Task to carry out. Your job is to report every line of the entries that has "navigate".

··· Source material

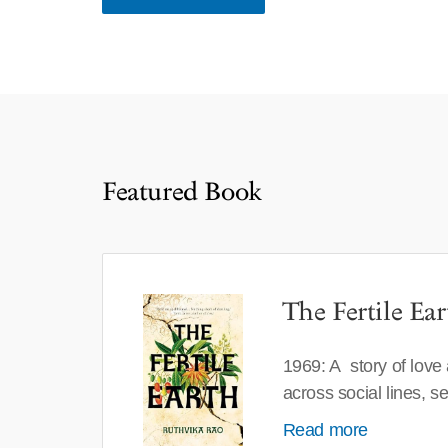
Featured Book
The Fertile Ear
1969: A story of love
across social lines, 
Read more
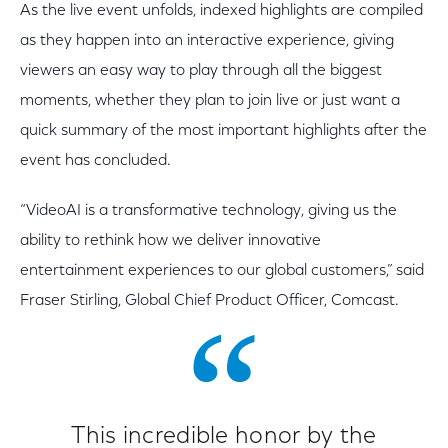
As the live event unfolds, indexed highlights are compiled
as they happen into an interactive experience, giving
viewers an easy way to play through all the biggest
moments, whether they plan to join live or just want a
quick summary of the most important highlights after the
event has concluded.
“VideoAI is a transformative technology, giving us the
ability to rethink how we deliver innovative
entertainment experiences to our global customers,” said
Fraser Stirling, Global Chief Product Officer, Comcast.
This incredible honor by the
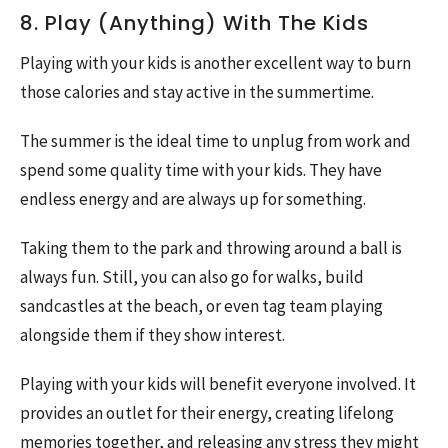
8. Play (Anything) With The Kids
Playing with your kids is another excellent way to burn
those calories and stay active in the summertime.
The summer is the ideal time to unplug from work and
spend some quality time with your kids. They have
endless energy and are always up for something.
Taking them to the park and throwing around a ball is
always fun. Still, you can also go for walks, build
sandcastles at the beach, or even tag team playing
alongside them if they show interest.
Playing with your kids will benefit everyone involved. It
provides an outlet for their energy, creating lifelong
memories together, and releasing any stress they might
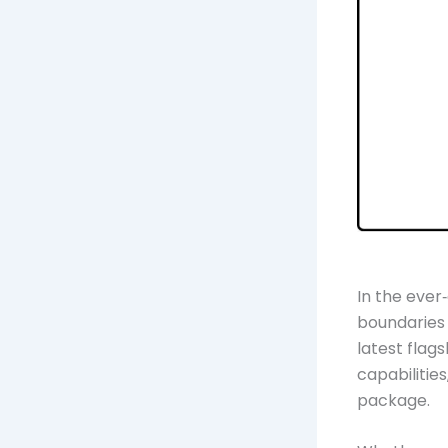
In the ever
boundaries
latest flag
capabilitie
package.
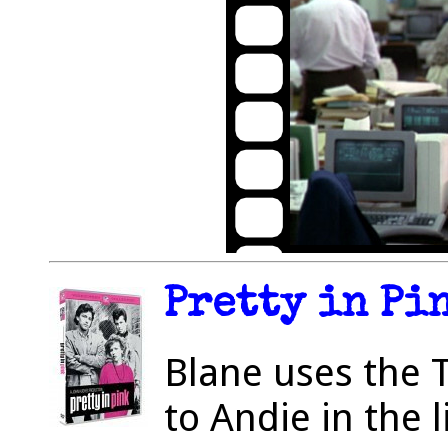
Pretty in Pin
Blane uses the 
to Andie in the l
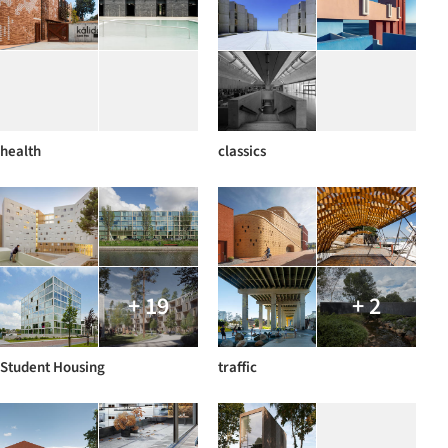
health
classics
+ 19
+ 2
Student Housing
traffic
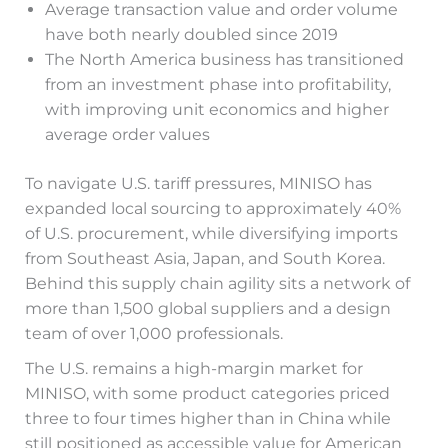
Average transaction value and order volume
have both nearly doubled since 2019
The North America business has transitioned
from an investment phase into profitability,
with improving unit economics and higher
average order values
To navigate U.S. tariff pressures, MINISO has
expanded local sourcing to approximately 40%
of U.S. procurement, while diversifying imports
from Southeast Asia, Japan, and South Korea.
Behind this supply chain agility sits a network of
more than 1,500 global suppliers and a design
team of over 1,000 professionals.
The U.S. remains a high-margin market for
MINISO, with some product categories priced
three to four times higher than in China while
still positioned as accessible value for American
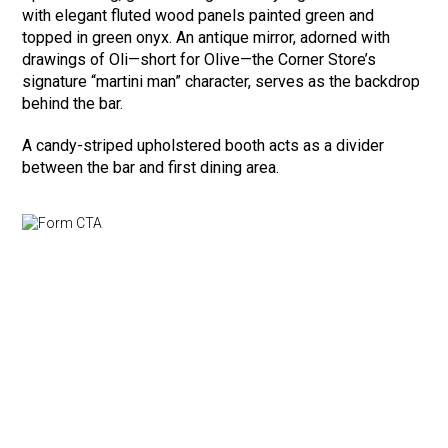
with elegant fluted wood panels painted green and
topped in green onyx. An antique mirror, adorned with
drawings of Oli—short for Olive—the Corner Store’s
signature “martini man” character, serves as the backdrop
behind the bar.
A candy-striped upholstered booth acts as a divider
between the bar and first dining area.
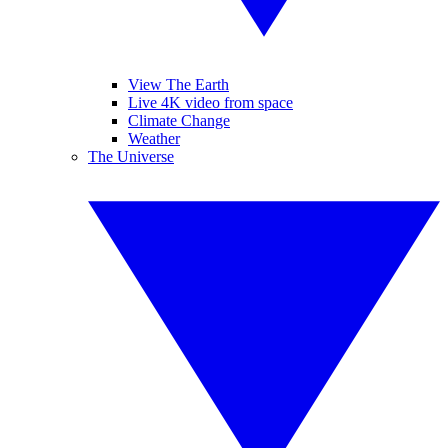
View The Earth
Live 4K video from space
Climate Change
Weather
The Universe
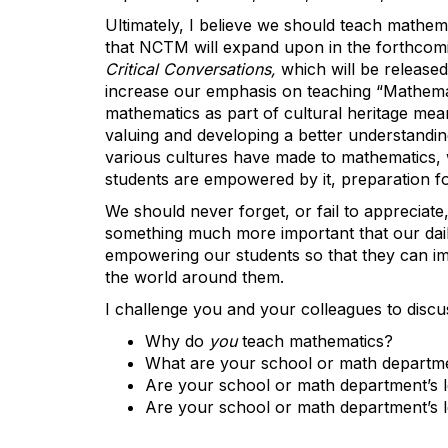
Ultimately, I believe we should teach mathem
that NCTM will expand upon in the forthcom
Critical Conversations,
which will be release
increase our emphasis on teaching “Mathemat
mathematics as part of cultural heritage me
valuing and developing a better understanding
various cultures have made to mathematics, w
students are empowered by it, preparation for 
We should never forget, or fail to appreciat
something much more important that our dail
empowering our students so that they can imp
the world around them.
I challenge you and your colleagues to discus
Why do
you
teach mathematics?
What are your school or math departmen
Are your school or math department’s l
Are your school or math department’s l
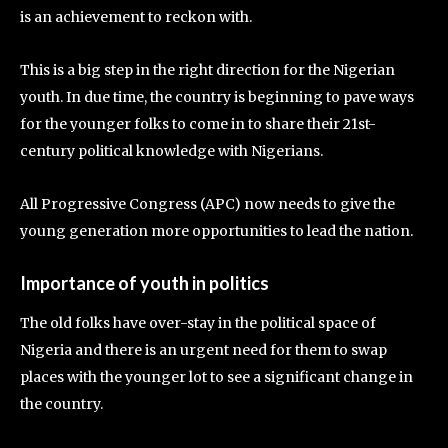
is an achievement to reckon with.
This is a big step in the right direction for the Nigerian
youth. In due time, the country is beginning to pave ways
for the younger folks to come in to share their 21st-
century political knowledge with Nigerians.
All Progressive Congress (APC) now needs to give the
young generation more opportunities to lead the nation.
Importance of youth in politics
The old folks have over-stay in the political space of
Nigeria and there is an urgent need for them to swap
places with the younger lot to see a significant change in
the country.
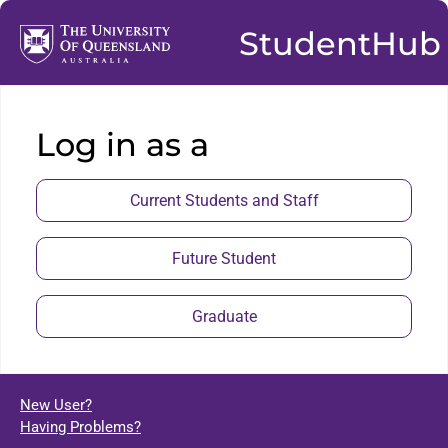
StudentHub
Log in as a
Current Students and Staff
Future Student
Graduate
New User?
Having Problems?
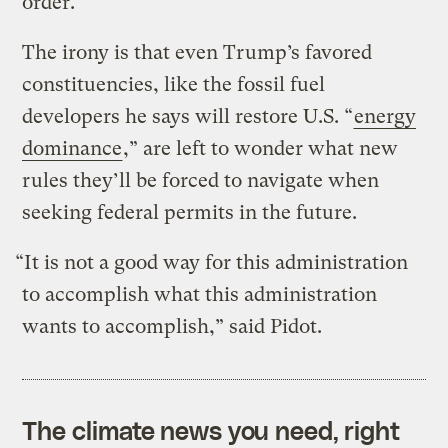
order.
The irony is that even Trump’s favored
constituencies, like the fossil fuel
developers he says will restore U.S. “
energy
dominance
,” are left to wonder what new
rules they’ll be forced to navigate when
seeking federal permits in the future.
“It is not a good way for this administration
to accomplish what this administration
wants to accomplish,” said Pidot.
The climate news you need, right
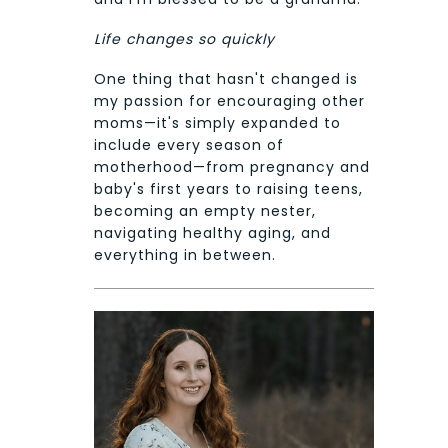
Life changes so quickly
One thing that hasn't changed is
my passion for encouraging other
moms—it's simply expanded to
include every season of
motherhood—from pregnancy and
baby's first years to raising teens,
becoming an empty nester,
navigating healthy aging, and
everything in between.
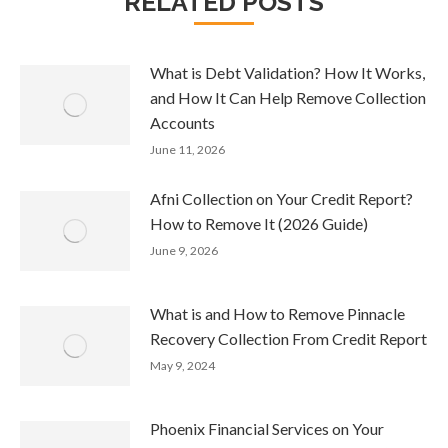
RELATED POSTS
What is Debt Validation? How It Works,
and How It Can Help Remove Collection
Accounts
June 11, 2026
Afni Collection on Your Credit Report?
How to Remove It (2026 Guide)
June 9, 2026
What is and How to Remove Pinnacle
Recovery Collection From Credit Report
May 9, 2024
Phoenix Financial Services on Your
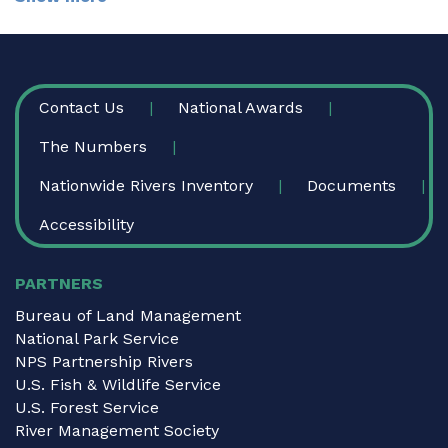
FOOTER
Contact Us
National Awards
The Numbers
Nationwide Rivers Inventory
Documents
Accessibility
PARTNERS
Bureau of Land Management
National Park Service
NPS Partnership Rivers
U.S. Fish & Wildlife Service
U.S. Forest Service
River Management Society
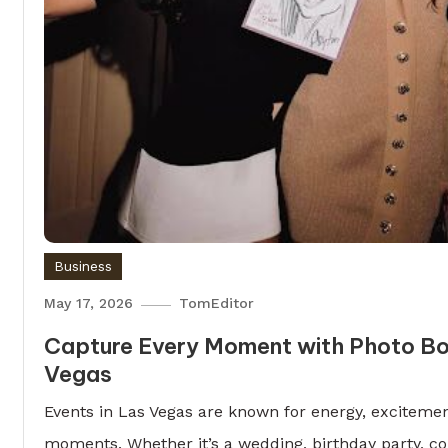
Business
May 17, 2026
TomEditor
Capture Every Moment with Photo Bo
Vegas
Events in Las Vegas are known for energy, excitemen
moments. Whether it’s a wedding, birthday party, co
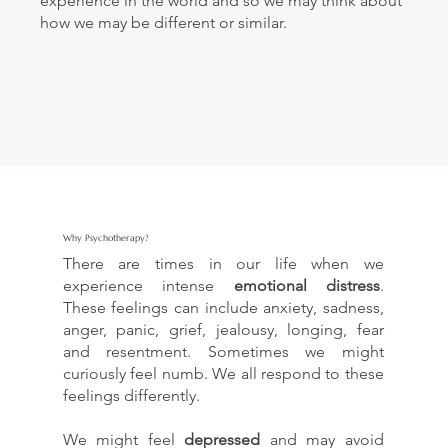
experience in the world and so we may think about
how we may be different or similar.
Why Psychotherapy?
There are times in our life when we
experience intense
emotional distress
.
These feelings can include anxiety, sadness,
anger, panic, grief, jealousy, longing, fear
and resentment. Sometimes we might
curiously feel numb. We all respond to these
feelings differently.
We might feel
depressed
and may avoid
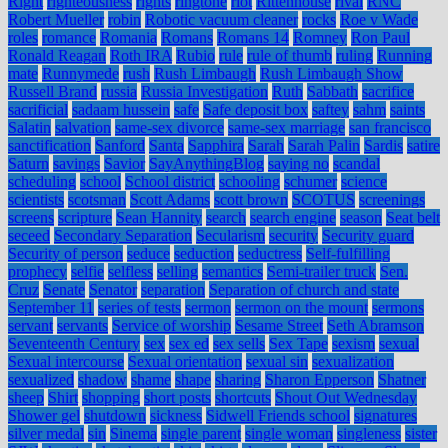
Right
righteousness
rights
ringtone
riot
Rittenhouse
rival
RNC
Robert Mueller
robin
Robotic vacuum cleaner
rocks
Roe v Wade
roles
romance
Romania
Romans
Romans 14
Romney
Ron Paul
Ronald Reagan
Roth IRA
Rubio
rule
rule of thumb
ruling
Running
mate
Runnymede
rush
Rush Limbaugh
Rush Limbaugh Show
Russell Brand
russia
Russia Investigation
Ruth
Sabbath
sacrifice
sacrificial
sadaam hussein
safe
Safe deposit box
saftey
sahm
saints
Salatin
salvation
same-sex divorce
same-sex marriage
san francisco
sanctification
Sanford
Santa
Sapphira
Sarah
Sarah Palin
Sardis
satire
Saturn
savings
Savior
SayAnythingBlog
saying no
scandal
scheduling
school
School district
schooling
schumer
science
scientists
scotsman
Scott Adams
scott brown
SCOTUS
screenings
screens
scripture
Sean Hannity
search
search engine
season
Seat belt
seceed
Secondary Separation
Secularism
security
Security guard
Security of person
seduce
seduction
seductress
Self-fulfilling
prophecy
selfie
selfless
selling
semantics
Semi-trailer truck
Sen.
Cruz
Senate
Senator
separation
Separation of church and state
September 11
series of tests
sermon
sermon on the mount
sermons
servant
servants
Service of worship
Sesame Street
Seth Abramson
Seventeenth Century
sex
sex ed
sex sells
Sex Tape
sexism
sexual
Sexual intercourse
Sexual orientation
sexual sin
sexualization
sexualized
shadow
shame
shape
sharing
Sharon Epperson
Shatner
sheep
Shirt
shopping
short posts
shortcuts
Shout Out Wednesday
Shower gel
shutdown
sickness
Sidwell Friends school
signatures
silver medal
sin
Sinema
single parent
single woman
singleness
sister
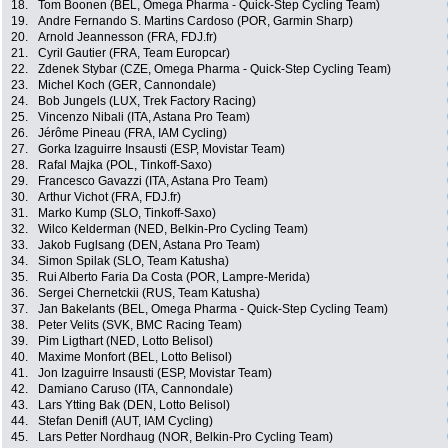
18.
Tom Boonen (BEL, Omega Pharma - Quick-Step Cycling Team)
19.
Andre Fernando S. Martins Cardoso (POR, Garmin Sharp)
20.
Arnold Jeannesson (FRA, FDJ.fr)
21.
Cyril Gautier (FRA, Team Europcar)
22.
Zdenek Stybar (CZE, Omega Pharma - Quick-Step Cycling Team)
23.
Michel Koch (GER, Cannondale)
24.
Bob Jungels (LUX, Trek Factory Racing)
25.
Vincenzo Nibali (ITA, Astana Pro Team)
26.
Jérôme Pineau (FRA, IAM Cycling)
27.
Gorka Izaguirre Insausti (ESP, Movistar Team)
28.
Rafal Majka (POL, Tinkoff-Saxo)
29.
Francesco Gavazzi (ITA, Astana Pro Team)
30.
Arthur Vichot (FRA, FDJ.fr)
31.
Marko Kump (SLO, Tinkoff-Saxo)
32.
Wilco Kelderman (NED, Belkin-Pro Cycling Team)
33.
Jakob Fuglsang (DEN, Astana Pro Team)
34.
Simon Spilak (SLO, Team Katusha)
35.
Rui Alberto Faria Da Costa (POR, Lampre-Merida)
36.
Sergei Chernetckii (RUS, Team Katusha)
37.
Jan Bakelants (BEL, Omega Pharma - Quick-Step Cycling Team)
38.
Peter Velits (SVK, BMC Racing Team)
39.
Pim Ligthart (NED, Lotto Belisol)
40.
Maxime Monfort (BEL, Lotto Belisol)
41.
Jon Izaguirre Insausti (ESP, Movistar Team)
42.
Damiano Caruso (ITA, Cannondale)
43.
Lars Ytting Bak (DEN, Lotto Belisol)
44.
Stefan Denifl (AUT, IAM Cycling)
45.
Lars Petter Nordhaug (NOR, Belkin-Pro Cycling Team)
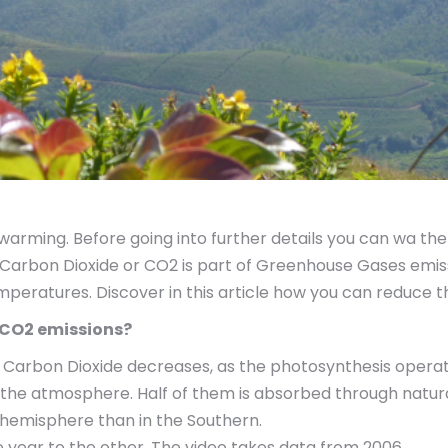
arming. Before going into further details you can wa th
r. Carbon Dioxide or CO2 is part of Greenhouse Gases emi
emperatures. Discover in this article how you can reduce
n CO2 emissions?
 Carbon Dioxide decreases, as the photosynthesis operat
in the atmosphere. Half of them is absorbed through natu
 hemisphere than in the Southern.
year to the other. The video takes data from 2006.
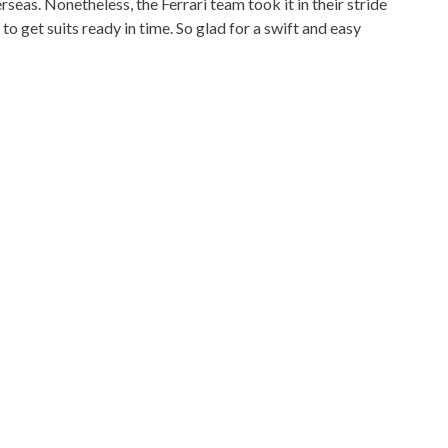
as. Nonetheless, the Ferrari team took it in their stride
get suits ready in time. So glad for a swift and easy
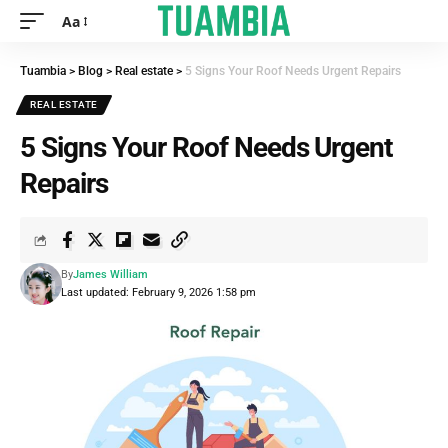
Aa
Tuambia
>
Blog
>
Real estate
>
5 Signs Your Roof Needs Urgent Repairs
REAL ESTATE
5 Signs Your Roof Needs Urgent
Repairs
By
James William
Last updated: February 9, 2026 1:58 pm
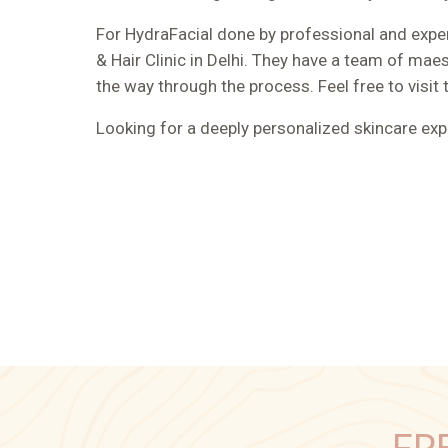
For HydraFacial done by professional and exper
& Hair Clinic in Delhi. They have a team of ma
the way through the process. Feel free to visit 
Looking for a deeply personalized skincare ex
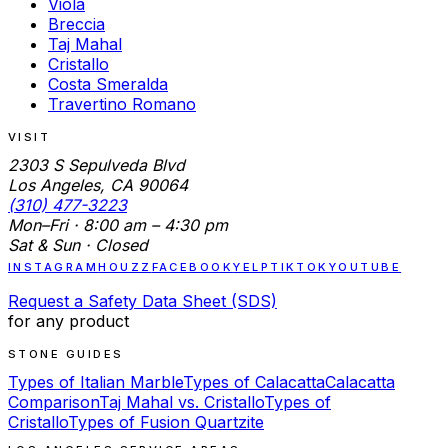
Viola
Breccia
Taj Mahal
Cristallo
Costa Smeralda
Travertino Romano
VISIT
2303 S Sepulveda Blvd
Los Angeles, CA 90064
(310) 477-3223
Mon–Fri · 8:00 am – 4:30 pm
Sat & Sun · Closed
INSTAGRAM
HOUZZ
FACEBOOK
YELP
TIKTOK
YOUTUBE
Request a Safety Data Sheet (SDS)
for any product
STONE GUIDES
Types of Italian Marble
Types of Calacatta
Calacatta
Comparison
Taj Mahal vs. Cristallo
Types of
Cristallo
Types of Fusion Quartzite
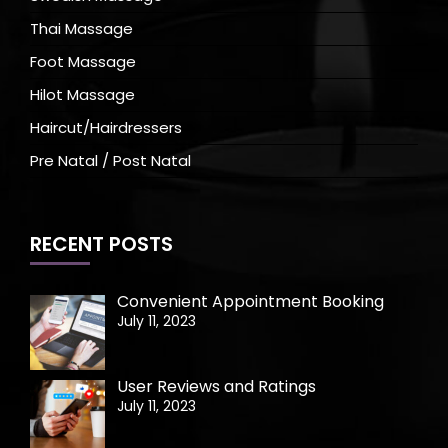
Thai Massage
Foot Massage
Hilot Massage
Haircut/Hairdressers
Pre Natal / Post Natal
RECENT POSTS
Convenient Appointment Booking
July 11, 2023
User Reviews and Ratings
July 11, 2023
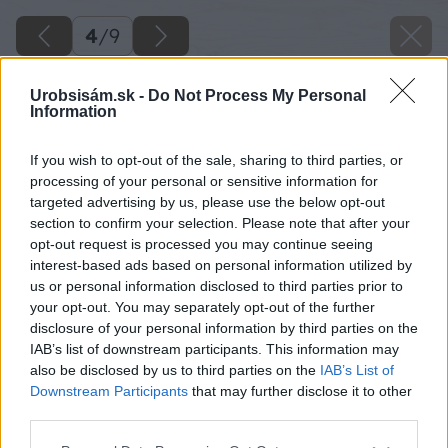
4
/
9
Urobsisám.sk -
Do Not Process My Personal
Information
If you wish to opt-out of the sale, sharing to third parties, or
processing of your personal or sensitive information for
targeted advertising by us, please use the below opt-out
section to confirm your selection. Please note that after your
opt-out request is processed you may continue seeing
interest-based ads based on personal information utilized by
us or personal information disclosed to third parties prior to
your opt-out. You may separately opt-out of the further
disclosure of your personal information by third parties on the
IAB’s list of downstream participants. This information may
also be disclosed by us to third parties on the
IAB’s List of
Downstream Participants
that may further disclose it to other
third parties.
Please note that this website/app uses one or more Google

······

Reply to the task.
To navigate U.S. tariff pressures, MINISO has
rules they’ll be forced to navigate when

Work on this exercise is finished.